Application Note 拍動するAxiogenesis Cor.4UヒトiPS細胞由来心筋細胞における
カルシウムトランジェントへの化合物の影響

はじめに

創薬プロセスの初期段階において心毒性を評価することは、潜在的に毒性を持つ化合物を早期に開発から除外するために重要です。これは、心毒性評価で失敗する化合物に起因する非効率性や高コストを削減するうえで極めて重要です。近年では、生物学的に関連性の高い細胞ベースモデルを用いた、予測精度の高いin vitro心毒性アッセイのニーズが高まっています。iPS細胞由来心筋細胞は、ネイティブな心筋細胞に類似した遺伝子発現プロファイルおよび表現型特性を示すことから、特に魅力的な細胞モデルです。化合物は心筋細胞におけるカルシウムシグナルのオシレーションに干渉する可能性があり、カルシウムシグナルのオシレーションは細胞質内カルシウム濃度の変化を反映しています。カルシウム感受性色素を用いることで、心筋細胞内のカルシウム濃度が筋小胞体からのCa²⁺放出により上昇する際に蛍光シグナルが増加し、細胞の収縮過程を示します。逆に、Ca²⁺が細胞質から筋小胞体へ能動的に輸送されることで濃度が低下し、細胞の弛緩過程を示す蛍光シグナルの減少が観察されます。

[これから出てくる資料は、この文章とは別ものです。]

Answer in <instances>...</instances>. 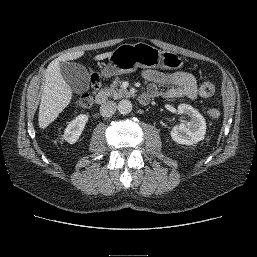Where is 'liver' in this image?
Wrapping results in <instances>:
<instances>
[{
	"mask_svg": "<svg viewBox=\"0 0 257 257\" xmlns=\"http://www.w3.org/2000/svg\"><path fill=\"white\" fill-rule=\"evenodd\" d=\"M112 52H106L95 56L96 61L109 58ZM84 55L83 51L63 54L53 60L45 74L41 102L39 107V127L46 128L69 105L72 99V90L66 83L60 72V62L76 60Z\"/></svg>",
	"mask_w": 257,
	"mask_h": 257,
	"instance_id": "obj_1",
	"label": "liver"
}]
</instances>
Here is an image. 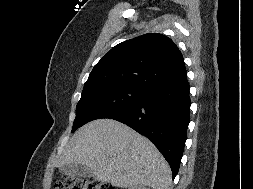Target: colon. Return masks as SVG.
Wrapping results in <instances>:
<instances>
[{"instance_id":"colon-1","label":"colon","mask_w":253,"mask_h":189,"mask_svg":"<svg viewBox=\"0 0 253 189\" xmlns=\"http://www.w3.org/2000/svg\"><path fill=\"white\" fill-rule=\"evenodd\" d=\"M54 189H115L112 185L78 176H68L55 183Z\"/></svg>"}]
</instances>
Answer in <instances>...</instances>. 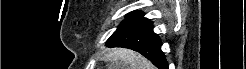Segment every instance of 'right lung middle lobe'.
Listing matches in <instances>:
<instances>
[{
	"label": "right lung middle lobe",
	"mask_w": 246,
	"mask_h": 69,
	"mask_svg": "<svg viewBox=\"0 0 246 69\" xmlns=\"http://www.w3.org/2000/svg\"><path fill=\"white\" fill-rule=\"evenodd\" d=\"M142 17H127L121 25H119L118 29L113 33V35L108 39L107 46L112 43L116 38H118L123 33L127 32L128 30L134 28L138 24L142 22Z\"/></svg>",
	"instance_id": "1"
}]
</instances>
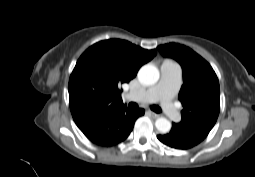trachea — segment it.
Returning <instances> with one entry per match:
<instances>
[{
    "label": "trachea",
    "mask_w": 255,
    "mask_h": 177,
    "mask_svg": "<svg viewBox=\"0 0 255 177\" xmlns=\"http://www.w3.org/2000/svg\"><path fill=\"white\" fill-rule=\"evenodd\" d=\"M128 106H129V108H131V109L138 108V104H137V103H134V102L129 103ZM150 108H151L154 112H156V113L162 112L161 108H160L159 106H157V105H152Z\"/></svg>",
    "instance_id": "trachea-1"
}]
</instances>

EarlyTox™ 心毒性キットに含まれるカルシウム感受性色素を用いることで、Axiogenesis Cor.4U® iPS細胞由来心筋細胞におけるカルシウムピーク頻度の濃度依存的な変調やオシレーションパターンの可視化が可能になります。FLIPR® TetraシステムまたはSpectraMax® i3 マルチモードマイクロプレートリーダーを用いて測定を行います。ピーク頻度、振幅、ピーク幅、立ち上がり時間、減衰時間などのパラメータの変化を解析することで、潜在的な毒性の予測や、前臨床開発やメディシナルケミストリーに進めるべきでない化合物の除外が可能になります。さらに、この手法は心筋細胞に治療効果をもたらす可能性のある化合物の探索や、新規心疾患治療薬のリード化合物の同定にも活用できます。

材料と方法

EarlyTox 心毒性キット（図1）を用いて、カルシウムオシレーションに影響を与える4種類の化合物の挙動を評価しました。拍動頻度およびオシレーションパターンは、心筋細胞に対する治療効果や心毒性の可能性を示す指標となります。

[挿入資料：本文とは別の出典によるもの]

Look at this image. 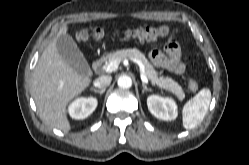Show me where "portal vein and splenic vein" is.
<instances>
[{
  "label": "portal vein and splenic vein",
  "mask_w": 249,
  "mask_h": 165,
  "mask_svg": "<svg viewBox=\"0 0 249 165\" xmlns=\"http://www.w3.org/2000/svg\"><path fill=\"white\" fill-rule=\"evenodd\" d=\"M119 63L120 61L118 60H115V61H112L110 63H108L105 67H104V71L105 72H108V73H111L113 71H116L119 67ZM139 66H140V78L141 80L144 82V83H148V78L146 77L145 75V72H144V67L143 65L138 62Z\"/></svg>",
  "instance_id": "18ae733b"
}]
</instances>
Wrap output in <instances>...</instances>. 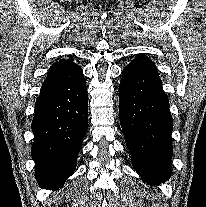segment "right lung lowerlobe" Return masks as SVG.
<instances>
[{"instance_id": "obj_1", "label": "right lung lower lobe", "mask_w": 206, "mask_h": 207, "mask_svg": "<svg viewBox=\"0 0 206 207\" xmlns=\"http://www.w3.org/2000/svg\"><path fill=\"white\" fill-rule=\"evenodd\" d=\"M88 125L87 87L70 60L53 64L35 103L31 155L40 187L57 189L76 168Z\"/></svg>"}]
</instances>
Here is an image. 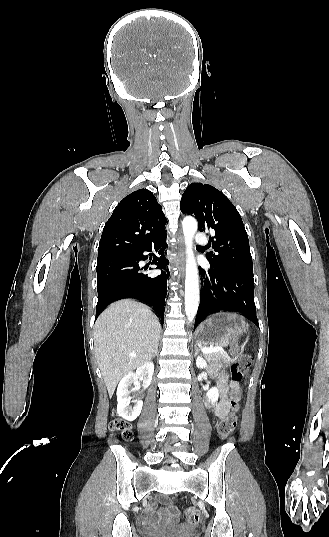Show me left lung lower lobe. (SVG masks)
<instances>
[{"instance_id":"left-lung-lower-lobe-1","label":"left lung lower lobe","mask_w":329,"mask_h":537,"mask_svg":"<svg viewBox=\"0 0 329 537\" xmlns=\"http://www.w3.org/2000/svg\"><path fill=\"white\" fill-rule=\"evenodd\" d=\"M202 289L194 328L217 311L238 312L259 326L254 302L253 275L223 267L200 270Z\"/></svg>"}]
</instances>
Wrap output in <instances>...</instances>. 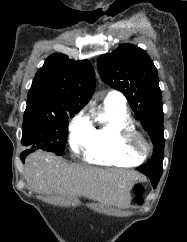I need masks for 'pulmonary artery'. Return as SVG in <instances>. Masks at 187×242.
Returning <instances> with one entry per match:
<instances>
[{
  "label": "pulmonary artery",
  "mask_w": 187,
  "mask_h": 242,
  "mask_svg": "<svg viewBox=\"0 0 187 242\" xmlns=\"http://www.w3.org/2000/svg\"><path fill=\"white\" fill-rule=\"evenodd\" d=\"M104 102L106 103H114V104H125V98L124 96L117 91H110L105 99Z\"/></svg>",
  "instance_id": "1"
}]
</instances>
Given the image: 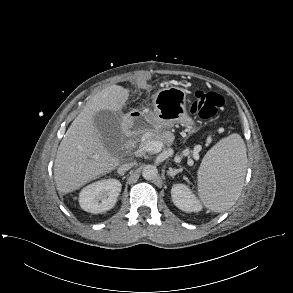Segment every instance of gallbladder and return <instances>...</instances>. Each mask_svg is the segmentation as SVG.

図1. EarlyTox 心毒性キットのアッセイ原理 本キットには、カルシウム感受性色素と、心筋細胞の拍動に伴う細胞質カルシウム濃度の変化を測定するために最適化された独自のマスキング色素が含まれています。iPS細胞由来心筋細胞や初代心筋細胞に対する薬理学的化合物の影響を評価するために使用できます。

このアッセイでは、Axiogenesis, AG, Cologne, Germanyから提供されたヒトCor.4U iPS細胞由来心筋細胞を、フィブロネクチンでコーティングされた黒壁の透明底384ウェルプレートに、1ウェル当たり11,000個の総細胞数でプレーティングしました。Cor.4Uプロトコールに従い、細胞を実験の3日前にプレーティングし、5% CO₂、37℃でインキュベートしました。セルにはCor.4U培地を毎日与えました。

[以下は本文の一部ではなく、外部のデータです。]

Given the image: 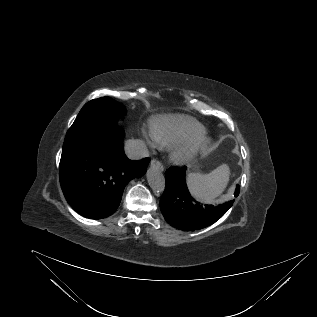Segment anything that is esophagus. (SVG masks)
<instances>
[{
	"label": "esophagus",
	"mask_w": 317,
	"mask_h": 317,
	"mask_svg": "<svg viewBox=\"0 0 317 317\" xmlns=\"http://www.w3.org/2000/svg\"><path fill=\"white\" fill-rule=\"evenodd\" d=\"M150 166L158 169L161 172L164 170L163 164L160 161H158L157 159H153L150 163Z\"/></svg>",
	"instance_id": "esophagus-1"
}]
</instances>
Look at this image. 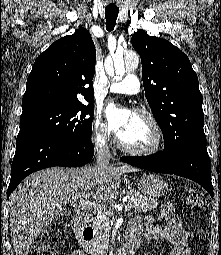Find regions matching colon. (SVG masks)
<instances>
[{
  "label": "colon",
  "mask_w": 221,
  "mask_h": 255,
  "mask_svg": "<svg viewBox=\"0 0 221 255\" xmlns=\"http://www.w3.org/2000/svg\"><path fill=\"white\" fill-rule=\"evenodd\" d=\"M203 201V196L200 193H192L187 199L188 204L193 207L201 206ZM60 231V225L55 223L45 239L42 242L36 244L30 251L29 255H55V250L52 244L57 241Z\"/></svg>",
  "instance_id": "colon-1"
}]
</instances>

3日目には、細胞はシート状に広がり、ギャップ結合を形成し、同期して拍動を開始しました。アッセイの2時間前に新鮮な培地で給餌し、再度インキュベーターに戻しました。EarlyTox 心毒性キットの色素（モレキュラーデバイス #R8210）をCor.4U培地10 mLに希釈し、37°Cに加温して染色用バッファを調製しました。これは、色素添加による拍動の低下を防ぐためです。細胞25 μLに対して色素25 μLを加え、プレートを再び5% CO₂、37°Cのインキュベーターに2時間戻しました。

染色中に、DPBSバッファ中に心筋活性化合物を5倍濃度で調製した化合物プレートを作成しました。温度変化による細胞への影響を最小限に抑えるため、化合物プレートも37°Cに加温しました。FLIPR Tetraシステムで測定する場合は、検出中に各ウェルに12.5 μLの化合物をオンラインで添加し、SpectraMax i3リーダーで測定する場合は、検出の1時間前にオフラインで添加しました。FLIPR Tetraシステムでは、化合物添加後3分でデータを取得しました。パラメータの解析にはScreenWorks® Peak Proソフトウェアを使用し、信号トレースやカーブの描画にはGraphPad Prismを使用しました。

ScreenWorks PeakPro ソフトウェア

ScreenWorks Peak Proソフトウェアは、拍動細胞から得られるトランジェント信号の解析に使用されました。このモジュールは、ScreenWorksソフトウェアに追加されたもので、拍動細胞からのデータを迅速に解析することが可能です。解析可能なパラメータには、ピーク頻度、ピーク数、不規則な間隔などが含まれます。さらに、ピーク振幅、ピーク幅（50%および10%の高さ）、間隔、立ち上がり時間、減衰時間の平均値および標準偏差も取得可能です。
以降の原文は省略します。